Federica Ber est le titre du livre de Mark Greene, un roman original, un récit déconcertant car on ne sait pas trop si l’on a affaire à une histoire d’amour improbable ou à un polar, peut-être les deux mais pas vraiment. L’amour y est curieux, le polar y est proche de l’irrésolu. Ce qui fait que le mystère persiste jusqu’à la fin alors qu’il ne s’agit pas d’un livre à suspense.
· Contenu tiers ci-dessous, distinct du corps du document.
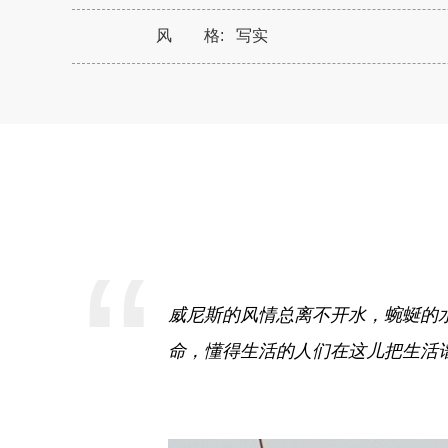
风 格:
写实
“
威尼斯的风情总离不开水，蜿蜒的
命，懂得生活的人们在这儿把生活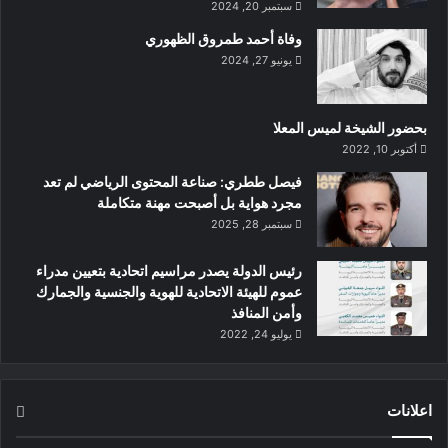
سبتمبر 20, 2024
وفاة أحمد طمروق الظهوري
يونيو 27, 2024
بحضور الشيخة لميس المعلا
أكتوبر 10, 2022
‏فيصل ططري: صناعة المحتوى الرياضي لم تعد
مجرد هواية بل أصبحت مهنة متكاملة
سبتمبر 28, 2025
رئيس الدولة يصدر مراسيم اتحادية بتعيين مدراء
عموم للهيئة الاتحادية للهوية والجنسية والجمارك
وأمن المنافذ
يوليو 24, 2022
اعلانات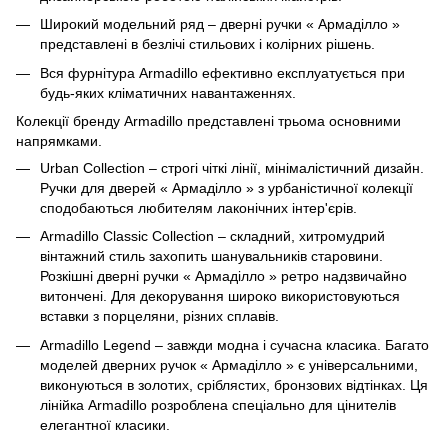
Широкий модельний ряд – дверні ручки « Армаділло »
представлені в безлічі стильових і колірних рішень.
Вся фурнітура Armadillo ефективно експлуатується при
будь-яких кліматичних навантаженнях.
Колекції бренду Armadillo представлені трьома основними
напрямками.
Urban Collection – строгі чіткі лінії, мінімалістичний дизайн.
Ручки для дверей « Армаділло » з урбаністичної колекції
сподобаються любителям лаконічних інтер'єрів.
Armadillo Classic Collection – складний, хитромудрий
вінтажний стиль захопить шанувальників старовини.
Розкішні дверні ручки « Армаділло » ретро надзвичайно
витончені. Для декорування широко використовуються
вставки з порцеляни, різних сплавів.
Armadillo Legend – завжди модна і сучасна класика. Багато
моделей дверних ручок « Армаділло » є універсальними,
виконуються в золотих, сріблястих, бронзових відтінках. Ця
лінійка Armadillo розроблена спеціально для цінителів
елегантної класики.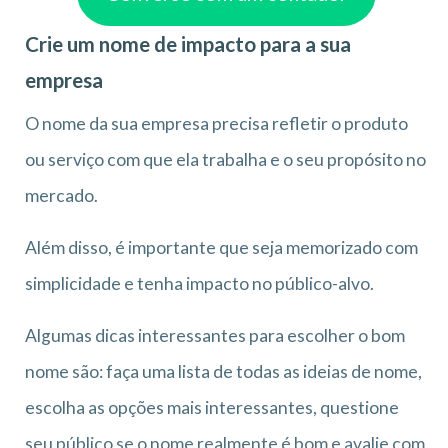
Crie um nome de impacto para a sua
empresa
O nome da sua empresa precisa refletir o produto
ou serviço com que ela trabalha e o seu propósito no
mercado.
Além disso, é importante que seja memorizado com
simplicidade e tenha impacto no público-alvo.
Algumas dicas interessantes para escolher o bom
nome são: faça uma lista de todas as ideias de nome,
escolha as opções mais interessantes, questione
seu público se o nome realmente é bom e avalie com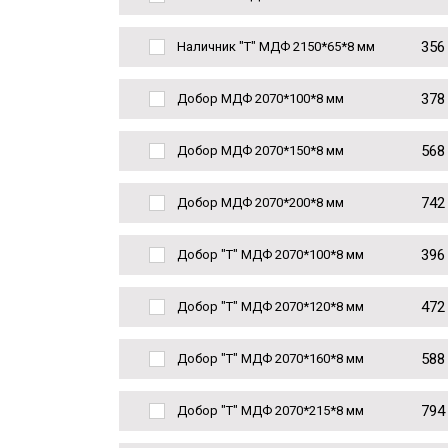
356
Наличник "Т" МДФ 2150*65*8 мм
378
Добор МДФ 2070*100*8 мм
568
Добор МДФ 2070*150*8 мм
742
Добор МДФ 2070*200*8 мм
396
Добор "Т" МДФ 2070*100*8 мм
472
Добор "Т" МДФ 2070*120*8 мм
588
Добор "Т" МДФ 2070*160*8 мм
794
Добор "Т" МДФ 2070*215*8 мм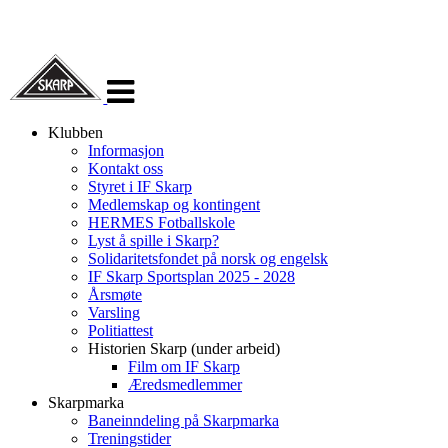
Veksle
navigasjon
Klubben
Informasjon
Kontakt oss
Styret i IF Skarp
Medlemskap og kontingent
HERMES Fotballskole
Lyst å spille i Skarp?
Solidaritetsfondet på norsk og engelsk
IF Skarp Sportsplan 2025 - 2028
Årsmøte
Varsling
Politiattest
Historien Skarp (under arbeid)
Film om IF Skarp
Æredsmedlemmer
Skarpmarka
Baneinndeling på Skarpmarka
Treningstider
Quoique.
D’abord, il y a ce fait divers inexplicable : un jeune couple amoureux auquel tout sourit, qui vient de remporter un énorme succès lors d’un appel d’offre architectural, est retrouvé mort au pied d’un à pic dans les Dolomites. Le plus fou, c’est que l’homme et la femme sont attachés l’un à l’autre par un lien, comme s’ils avaient voulu mourir vraiment ensemble. Ils sont vêtus comme pour aller dans un lieu chic alors qu’ils ont gravi de la pente et pas qu’un peu. Aucun indice, aucun témoignage ne permet d’adhérer à l’hypothèse du suicide. Cependant, il est question d’une tierce personne, une femme qui les accompagnait au début du week-end, avec qui ils ont pris des repas. Une femme secrète, discrète qui logeait dans un gîte. Et dont on connaîtra juste le nom.
Le fait divers traverse la frontière italienne. Le nom de l’accompagnatrice interpelle un homme, à Paris. Il se souvient parfaitement de cette femme étrange, rencontrée vingt ans plus tôt, et revue dans des circonstances inattendues, pour des pique-niques sur des toits, des rendez-vous non conventionnels, hasardeux même, dans une salle de jeux. Mais d’amour entre eux, pas grand chose. Une femme frêle mais d’une grande force physique, une femme capable de porter de lourdes charges et de vivre dans des ambiances délétères. Puis qui avait soudain disparu.
Vingt ans plus tard, l’enquête piétine. Il recherche sa trace, retrouve tous les lieux qu’ils avaient fréquentés ensemble, les toits aussi, avec un petit espoir.
Le livre a un charme fou, l’Italienne, celle qui est morte, nous donne l’image d’une femme muse, d’une sorte de poétesse de la vie qui en connaît le sens et sait comment le transmettre aux autres. Quant à l’autre, la mystérieuse, elle pourrait faire penser au rat d’un hôtel de Monte-Carlo (dont je ne retrouve pas le nom du film, il me semble que c’est Audrey Hepburn pourtant) et on a envie d’en savoir beaucoup plus sur elle, qui est-elle, d’où vient-elle, qu’a-t-elle de commun avec le couple. Mais l’auteur nous en dira-t-il un peu plus ?
Federica Ber de Mark Greene, 2018 aux éditions Grasset. 208 pages, 18 €.